Co-immunization with DNA vaccines expressing granulocyte-macrophage colony-stimulating factor and mycobacterial secreted proteins enhances T-cell immunity, but not protective efficacy against Mycobacterium tuberculosis

Abstract

The development of more effective antituberculosis vaccines would assist in the control of the global problem of infection with Mycobacterium tuberculosis. One recent vaccination strategy is immunization with DNA plasmids encoding individual microbial genes. Using the genes for the M. tuberculosis-secreted proteins, MPT64 (23 000 MW) and Ag85B (30 000 MW) as candidate antigens, we previously prepared DNA vaccines and demonstrated their ability to stimulate T-cell responses and confer protection in a mouse model of aerosol tuberculosis (TB). The protective efficacy of the DNA vaccines was less than that promoted by the current vaccine Mycobacterium bovis bacille Calmette-Guèrin (BCG).

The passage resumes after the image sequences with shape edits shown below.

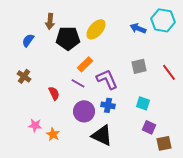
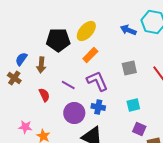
brown arrow: (50, 21) -> (41, 65), moved
blue semicircle: (28, 40) -> (21, 59), moved
orange rectangle: (85, 64) -> (90, 55), moved
cyan square: (143, 103) -> (133, 105), turned -32

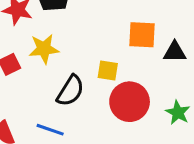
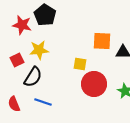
black semicircle: (70, 91) -> (33, 77), moved

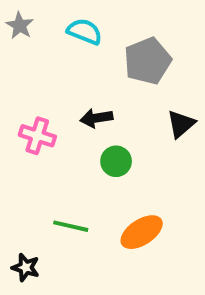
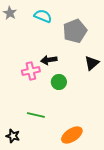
pink cross: (37, 136) -> (31, 71), moved, turned -30
orange ellipse: (142, 232) -> (72, 135), moved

To improve the immunogenicity and protective efficacy of these mycobacterial vectors, co-immunization of a plasmid expressing granulocyte-macrophage colony-stimulating factor (GM-CSF) was investigated. Intramuscular immunization with DNA expressing MPT64 or Ag85B and GM-CSF enhanced the antigen-specific cellular immune response, with increased proliferative response and production of interferon-gamma (IFN-gamma). The titre of antimycobacterial protein immunoglobulin G (IgG) antibodies was unchanged. Mice immunized with DNA vaccines showed reduced pulmonary bacterial load following an aerosol challenge of M. tuberculosis, but codelivery of the plasmid expressing GM-CSF did not increase the protective effect. Therefore, despite modifying the cellular immune response to DNA vaccines, GM-CSF does not improve their protective efficacy at the peak of infection after an aerosol challenge with 100 c.f.u. of M. tuberculosis.

Figure 1

The effect of immunization with DNA-64 and pGM-CSF on T-cell proliferation. Proliferative responses of spleen-derived lymphocytes from mice immunized imi with 100 μg DNA-64, co-immunized with pGM-CSF, or the empty vector. Mice were immunized once or three times at three week intervals. The incorporation of ³H-thymidine (Δc.p.m.±SEM) in response to 10 μg/ml MPT64 was measured as described in the materials and methods. The statistical significance of the differences in the proliferative response was determined by Student's t-test, *P = 0·002, **P = 0·007.

Figure 2

The effect of immunization with DNA-85B and pGM-CSF on T-cell proliferation. Proliferative responses of spleen-derived lymphocytes from mice immunized three times imi, with 100 μg DNA-85B alone (♦), co-immunized with pGM-CSF (•), or the empty vector (▴). The incorporation of ³H-thymidine (Δc.p.m.±SEM) in response to Ag85B was measured as described in the materials and methods. The statistical significance of differences in the proliferative responses was determined by Student's t-test, *P = 0·001, **P = 0·01.

Figure 3

The effect of codelivery of a vector expressing GM-CSF on the protective efficacy of DNA vaccines against challenge with M. tuberculosis. Mice were immunized (100 μg imi) with a combination of DNA-64 and DNA-85B, with or without pGM-CSF, three times, every three weeks. As positive control, mice were given a subcutaneous immunization with BCG (5 × 10⁴ c.f.u.), and the empty vector was used as the negative control. Four weeks later, mice were challenged with aerosol-delivered M. tuberculosis H37Rv (100 c.f.u.). Four weeks postinfection, the bacteria in the lung were enumerated (±SEM), as described in the material and methods. The statistical significance of differences compared to empty vector were determined by the Mann–Whitney test (n = 5, *P < 0·009). There was no statistically significant difference between DNA vaccines with or without pGM-CSF.